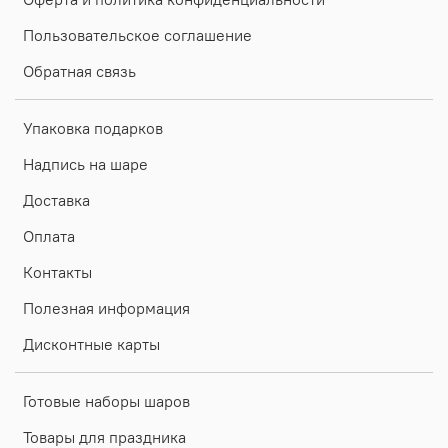
Пользовательское соглашение
Обратная связь
Упаковка подарков
Надпись на шаре
Доставка
Оплата
Контакты
Полезная информация
Дисконтные карты
Готовые наборы шаров
Товары для праздника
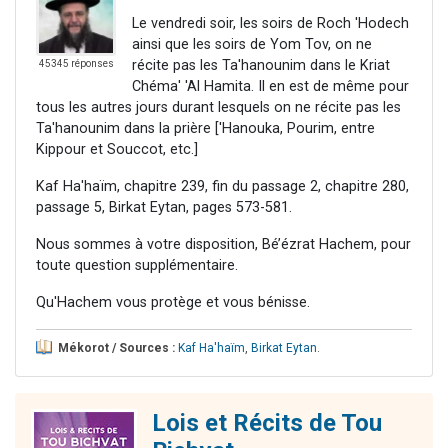
Le vendredi soir, les soirs de Roch 'Hodech
ainsi que les soirs de Yom Tov, on ne
récite pas les Ta'hanounim dans le Kriat
45345 réponses
Chéma' 'Al Hamita. Il en est de même pour
tous les autres jours durant lesquels on ne récite pas les
Ta'hanounim dans la prière ['Hanouka, Pourim, entre
Kippour et Souccot, etc.]
Kaf Ha'haïm, chapitre 239, fin du passage 2, chapitre 280,
passage 5, Birkat Eytan, pages 573-581.
Nous sommes à votre disposition, Bé’ézrat Hachem, pour
toute question supplémentaire.
Qu'Hachem vous protège et vous bénisse.
Mékorot / Sources :
Kaf Ha'haïm
,
Birkat Eytan
.
Lois et Récits de Tou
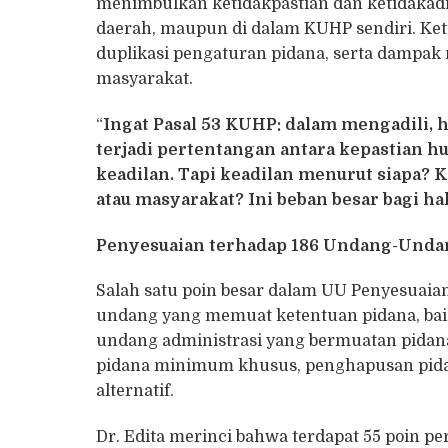
menimbulkan ketidakpastian dan ketidakadi
daerah, maupun di dalam KUHP sendiri. Ke
duplikasi pengaturan pidana, serta dampak 
masyarakat.
“
Ingat Pasal 53 KUHP: dalam mengadili,
terjadi pertentangan antara kepastian 
keadilan. Tapi keadilan menurut siapa? Ke
atau masyarakat? Ini beban besar bagi hak
Penyesuaian terhadap 186 Undang-Unda
Salah satu poin besar dalam UU Penyesuaia
undang yang memuat ketentuan pidana, b
undang administrasi yang bermuatan pida
pidana minimum khusus, penghapusan pidan
alternatif.
Dr. Edita merinci bahwa terdapat 55 poin pe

+++

● Task prompt: If a picture appears among the records, leave it out, and otherwise reproduce exactly every line from the first line through the one with "menimbulkan ketidakpastian dan ketidakadi", both included.

● Task result:
Пользовательское соглашение
Обратная связь
Упаковка подарков
Надпись на шаре
Доставка
Оплата
Контакты
Полезная информация
Дисконтные карты
Готовые наборы шаров
Товары для праздника
Le vendredi soir, les soirs de Roch 'Hodech
ainsi que les soirs de Yom Tov, on ne
récite pas les Ta'hanounim dans le Kriat
45345 réponses
Chéma' 'Al Hamita. Il en est de même pour
tous les autres jours durant lesquels on ne récite pas les
Ta'hanounim dans la prière ['Hanouka, Pourim, entre
Kippour et Souccot, etc.]
Kaf Ha'haïm, chapitre 239, fin du passage 2, chapitre 280,
passage 5, Birkat Eytan, pages 573-581.
Nous sommes à votre disposition, Bé’ézrat Hachem, pour
toute question supplémentaire.
Qu'Hachem vous protège et vous bénisse.
Mékorot / Sources :
Kaf Ha'haïm
,
Birkat Eytan
.
Lois et Récits de Tou
menimbulkan ketidakpastian dan ketidakadi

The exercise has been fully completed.